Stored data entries

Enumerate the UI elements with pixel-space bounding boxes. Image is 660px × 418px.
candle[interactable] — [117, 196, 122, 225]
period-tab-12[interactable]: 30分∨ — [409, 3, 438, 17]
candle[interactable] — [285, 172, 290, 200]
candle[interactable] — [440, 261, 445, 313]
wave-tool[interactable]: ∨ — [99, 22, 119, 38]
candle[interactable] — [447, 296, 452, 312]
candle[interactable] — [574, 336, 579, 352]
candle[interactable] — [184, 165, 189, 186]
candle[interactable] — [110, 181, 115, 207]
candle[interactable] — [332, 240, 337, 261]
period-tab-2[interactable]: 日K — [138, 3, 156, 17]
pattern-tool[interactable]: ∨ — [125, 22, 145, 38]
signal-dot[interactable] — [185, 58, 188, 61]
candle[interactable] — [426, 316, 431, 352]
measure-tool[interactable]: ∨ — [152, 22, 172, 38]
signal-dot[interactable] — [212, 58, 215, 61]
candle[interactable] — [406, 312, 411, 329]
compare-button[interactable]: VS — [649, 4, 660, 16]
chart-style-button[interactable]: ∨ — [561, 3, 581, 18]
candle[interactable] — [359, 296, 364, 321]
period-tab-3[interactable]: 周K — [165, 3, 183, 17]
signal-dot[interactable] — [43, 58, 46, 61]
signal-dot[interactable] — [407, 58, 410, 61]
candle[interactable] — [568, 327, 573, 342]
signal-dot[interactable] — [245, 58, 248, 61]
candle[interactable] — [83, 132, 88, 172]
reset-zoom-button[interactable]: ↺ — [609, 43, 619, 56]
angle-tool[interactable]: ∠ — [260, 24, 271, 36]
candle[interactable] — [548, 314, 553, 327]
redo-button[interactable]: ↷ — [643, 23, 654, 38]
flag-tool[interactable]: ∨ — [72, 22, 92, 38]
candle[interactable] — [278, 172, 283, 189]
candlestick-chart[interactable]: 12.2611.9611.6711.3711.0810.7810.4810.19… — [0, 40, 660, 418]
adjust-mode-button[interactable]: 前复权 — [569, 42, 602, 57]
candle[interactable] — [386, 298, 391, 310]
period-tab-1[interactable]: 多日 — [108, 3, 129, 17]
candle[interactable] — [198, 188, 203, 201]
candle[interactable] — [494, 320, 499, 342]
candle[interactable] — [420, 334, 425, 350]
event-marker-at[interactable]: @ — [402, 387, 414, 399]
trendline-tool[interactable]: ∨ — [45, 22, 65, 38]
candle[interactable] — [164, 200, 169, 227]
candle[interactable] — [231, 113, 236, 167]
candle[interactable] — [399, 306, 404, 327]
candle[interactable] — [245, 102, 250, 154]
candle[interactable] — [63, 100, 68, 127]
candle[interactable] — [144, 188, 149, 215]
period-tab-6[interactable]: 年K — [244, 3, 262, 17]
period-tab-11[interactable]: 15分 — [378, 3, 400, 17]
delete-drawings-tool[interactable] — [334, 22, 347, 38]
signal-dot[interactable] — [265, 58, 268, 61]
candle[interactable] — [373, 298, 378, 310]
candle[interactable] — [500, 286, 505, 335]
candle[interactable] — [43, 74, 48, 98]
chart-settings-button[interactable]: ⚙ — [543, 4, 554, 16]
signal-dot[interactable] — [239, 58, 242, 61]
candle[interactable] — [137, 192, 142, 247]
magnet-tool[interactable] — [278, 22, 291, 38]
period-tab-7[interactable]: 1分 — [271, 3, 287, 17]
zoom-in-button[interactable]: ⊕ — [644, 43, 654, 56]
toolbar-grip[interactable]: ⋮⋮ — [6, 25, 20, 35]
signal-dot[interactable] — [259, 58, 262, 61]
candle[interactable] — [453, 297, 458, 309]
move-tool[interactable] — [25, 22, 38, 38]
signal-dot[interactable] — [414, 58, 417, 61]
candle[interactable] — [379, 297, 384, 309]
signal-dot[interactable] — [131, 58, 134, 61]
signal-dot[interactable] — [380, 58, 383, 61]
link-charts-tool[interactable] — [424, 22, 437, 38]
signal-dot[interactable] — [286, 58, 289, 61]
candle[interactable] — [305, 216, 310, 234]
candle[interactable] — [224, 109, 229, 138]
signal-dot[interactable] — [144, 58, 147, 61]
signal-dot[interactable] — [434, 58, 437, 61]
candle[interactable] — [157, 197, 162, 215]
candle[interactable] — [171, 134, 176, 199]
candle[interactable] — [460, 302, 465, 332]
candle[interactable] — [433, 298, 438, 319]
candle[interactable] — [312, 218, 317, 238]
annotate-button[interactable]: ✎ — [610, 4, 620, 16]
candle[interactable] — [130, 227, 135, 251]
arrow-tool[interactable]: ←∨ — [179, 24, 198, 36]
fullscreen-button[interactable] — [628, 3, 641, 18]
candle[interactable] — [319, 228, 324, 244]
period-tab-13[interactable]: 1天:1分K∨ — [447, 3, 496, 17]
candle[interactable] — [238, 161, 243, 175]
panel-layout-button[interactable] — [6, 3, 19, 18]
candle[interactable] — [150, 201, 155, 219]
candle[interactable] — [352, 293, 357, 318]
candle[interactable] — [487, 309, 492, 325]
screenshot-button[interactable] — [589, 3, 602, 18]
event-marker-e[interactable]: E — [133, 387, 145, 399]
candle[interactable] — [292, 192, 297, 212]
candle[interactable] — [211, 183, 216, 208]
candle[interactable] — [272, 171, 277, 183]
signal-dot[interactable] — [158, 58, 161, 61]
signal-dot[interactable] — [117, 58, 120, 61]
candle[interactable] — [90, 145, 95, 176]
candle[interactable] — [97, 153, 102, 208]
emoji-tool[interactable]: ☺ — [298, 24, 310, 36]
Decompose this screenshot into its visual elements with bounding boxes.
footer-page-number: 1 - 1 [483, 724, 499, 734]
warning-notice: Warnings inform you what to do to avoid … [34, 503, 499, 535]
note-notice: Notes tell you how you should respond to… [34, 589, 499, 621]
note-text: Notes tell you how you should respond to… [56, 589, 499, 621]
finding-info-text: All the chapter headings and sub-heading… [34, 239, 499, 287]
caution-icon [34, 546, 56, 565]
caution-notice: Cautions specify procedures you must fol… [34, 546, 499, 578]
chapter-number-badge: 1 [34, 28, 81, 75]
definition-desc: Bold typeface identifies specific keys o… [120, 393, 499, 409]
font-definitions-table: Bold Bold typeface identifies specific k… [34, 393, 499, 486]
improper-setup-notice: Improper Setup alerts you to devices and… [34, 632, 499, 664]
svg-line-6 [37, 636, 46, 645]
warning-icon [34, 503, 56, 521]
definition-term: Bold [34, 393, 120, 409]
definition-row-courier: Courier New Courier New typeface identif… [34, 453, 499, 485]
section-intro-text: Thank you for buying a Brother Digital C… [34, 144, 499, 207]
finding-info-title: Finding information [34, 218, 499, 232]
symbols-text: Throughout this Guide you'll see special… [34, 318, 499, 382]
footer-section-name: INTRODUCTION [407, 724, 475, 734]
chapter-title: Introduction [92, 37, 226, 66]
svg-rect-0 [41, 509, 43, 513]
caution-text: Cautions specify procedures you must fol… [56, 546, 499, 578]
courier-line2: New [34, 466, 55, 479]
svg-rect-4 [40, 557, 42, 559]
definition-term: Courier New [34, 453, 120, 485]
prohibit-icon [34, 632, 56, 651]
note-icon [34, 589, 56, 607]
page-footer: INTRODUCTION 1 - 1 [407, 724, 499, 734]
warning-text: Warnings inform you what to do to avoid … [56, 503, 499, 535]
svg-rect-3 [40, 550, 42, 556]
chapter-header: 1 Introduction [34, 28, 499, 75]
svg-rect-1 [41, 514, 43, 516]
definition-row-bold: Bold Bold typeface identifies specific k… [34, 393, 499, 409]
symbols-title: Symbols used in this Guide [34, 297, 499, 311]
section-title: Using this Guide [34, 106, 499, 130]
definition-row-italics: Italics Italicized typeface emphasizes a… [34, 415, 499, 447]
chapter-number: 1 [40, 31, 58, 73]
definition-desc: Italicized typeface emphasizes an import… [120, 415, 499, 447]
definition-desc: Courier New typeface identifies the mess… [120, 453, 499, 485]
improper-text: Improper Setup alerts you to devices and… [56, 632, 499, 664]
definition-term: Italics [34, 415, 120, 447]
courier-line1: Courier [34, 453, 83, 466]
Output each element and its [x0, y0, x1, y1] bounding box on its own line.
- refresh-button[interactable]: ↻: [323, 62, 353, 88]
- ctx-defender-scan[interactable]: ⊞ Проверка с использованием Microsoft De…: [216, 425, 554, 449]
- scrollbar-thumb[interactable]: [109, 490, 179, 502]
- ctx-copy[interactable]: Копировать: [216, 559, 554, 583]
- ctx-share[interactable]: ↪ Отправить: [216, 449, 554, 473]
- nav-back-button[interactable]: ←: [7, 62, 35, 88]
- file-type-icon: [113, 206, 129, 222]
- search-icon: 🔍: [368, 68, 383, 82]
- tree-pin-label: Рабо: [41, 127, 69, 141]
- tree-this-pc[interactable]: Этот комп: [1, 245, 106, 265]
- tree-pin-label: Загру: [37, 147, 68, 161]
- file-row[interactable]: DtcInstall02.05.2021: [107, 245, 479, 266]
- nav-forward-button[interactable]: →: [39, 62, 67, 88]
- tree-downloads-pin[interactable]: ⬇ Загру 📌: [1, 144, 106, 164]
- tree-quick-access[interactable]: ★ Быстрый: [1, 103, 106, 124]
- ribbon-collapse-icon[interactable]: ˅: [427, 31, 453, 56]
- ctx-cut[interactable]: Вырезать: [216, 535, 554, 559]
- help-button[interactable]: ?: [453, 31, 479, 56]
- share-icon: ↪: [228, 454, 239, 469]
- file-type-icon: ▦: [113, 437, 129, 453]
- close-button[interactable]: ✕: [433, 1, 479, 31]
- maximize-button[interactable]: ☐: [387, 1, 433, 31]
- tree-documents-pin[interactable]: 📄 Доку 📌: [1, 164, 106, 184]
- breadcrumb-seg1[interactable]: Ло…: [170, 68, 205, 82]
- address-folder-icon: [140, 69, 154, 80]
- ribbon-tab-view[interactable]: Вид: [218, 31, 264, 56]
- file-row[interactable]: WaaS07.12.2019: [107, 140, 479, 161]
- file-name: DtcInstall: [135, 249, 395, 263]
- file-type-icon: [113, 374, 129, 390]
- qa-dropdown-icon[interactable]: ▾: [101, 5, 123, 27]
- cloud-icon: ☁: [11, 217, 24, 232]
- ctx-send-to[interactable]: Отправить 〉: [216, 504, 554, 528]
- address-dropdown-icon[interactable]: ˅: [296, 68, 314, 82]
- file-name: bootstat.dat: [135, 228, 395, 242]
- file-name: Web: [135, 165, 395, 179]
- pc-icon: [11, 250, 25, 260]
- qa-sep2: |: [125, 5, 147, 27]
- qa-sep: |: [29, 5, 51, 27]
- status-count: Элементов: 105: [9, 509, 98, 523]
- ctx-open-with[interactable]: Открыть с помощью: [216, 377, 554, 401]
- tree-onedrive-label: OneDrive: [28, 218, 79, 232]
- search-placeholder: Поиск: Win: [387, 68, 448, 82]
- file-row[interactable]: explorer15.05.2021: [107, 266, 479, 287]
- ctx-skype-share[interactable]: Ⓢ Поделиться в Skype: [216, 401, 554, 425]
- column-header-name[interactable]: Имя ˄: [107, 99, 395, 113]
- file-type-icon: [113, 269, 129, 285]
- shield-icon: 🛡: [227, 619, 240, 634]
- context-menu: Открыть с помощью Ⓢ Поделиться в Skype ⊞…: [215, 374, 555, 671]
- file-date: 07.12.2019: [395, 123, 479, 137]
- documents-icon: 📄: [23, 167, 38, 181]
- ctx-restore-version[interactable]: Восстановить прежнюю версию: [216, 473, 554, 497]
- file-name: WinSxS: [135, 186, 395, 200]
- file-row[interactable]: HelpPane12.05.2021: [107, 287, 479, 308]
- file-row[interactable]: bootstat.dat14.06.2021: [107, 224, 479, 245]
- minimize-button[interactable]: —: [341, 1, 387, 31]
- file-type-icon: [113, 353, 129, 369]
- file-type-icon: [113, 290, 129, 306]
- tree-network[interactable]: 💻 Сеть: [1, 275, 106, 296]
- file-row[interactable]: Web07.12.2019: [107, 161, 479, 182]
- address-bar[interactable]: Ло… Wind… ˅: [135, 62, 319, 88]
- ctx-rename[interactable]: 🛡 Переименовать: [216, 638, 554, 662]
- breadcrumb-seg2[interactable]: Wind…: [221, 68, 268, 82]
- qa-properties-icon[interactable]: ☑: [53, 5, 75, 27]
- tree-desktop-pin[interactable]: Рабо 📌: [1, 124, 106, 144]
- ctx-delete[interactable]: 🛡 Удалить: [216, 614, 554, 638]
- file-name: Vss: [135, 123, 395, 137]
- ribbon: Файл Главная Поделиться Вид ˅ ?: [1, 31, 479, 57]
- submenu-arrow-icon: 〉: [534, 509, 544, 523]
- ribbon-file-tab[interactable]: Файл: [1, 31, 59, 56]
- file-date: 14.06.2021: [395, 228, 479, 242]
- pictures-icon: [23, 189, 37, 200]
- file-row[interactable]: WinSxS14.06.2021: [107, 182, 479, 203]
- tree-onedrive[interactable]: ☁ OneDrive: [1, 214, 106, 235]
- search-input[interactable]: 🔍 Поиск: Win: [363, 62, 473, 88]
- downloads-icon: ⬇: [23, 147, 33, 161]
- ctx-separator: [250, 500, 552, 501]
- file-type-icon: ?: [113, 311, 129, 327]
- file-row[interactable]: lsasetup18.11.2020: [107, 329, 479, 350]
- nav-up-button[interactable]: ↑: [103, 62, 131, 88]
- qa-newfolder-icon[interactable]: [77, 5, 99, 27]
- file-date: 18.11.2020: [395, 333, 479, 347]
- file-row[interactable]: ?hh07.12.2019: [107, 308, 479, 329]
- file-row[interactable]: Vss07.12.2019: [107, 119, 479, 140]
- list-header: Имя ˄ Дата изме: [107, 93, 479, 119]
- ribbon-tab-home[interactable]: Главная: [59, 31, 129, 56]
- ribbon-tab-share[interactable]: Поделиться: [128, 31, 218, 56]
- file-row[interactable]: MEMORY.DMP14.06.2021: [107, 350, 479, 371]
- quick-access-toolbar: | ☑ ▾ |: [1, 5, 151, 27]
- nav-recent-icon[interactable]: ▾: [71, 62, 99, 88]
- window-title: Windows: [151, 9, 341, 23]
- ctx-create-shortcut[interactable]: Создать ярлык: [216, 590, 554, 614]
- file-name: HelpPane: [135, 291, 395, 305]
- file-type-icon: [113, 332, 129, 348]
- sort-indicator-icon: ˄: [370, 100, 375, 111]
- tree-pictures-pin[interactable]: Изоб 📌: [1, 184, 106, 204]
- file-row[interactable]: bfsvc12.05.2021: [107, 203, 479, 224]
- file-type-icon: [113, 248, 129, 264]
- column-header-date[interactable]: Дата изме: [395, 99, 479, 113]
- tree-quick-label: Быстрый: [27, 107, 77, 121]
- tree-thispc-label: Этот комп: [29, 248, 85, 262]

> _Problem_:
Show the lines of the entries that include the string "improper", copying each in full.

> _Solution_:
improper-setup-notice: Improper Setup alerts you to devices and… [34, 632, 499, 664]
improper-text: Improper Setup alerts you to devices and… [56, 632, 499, 664]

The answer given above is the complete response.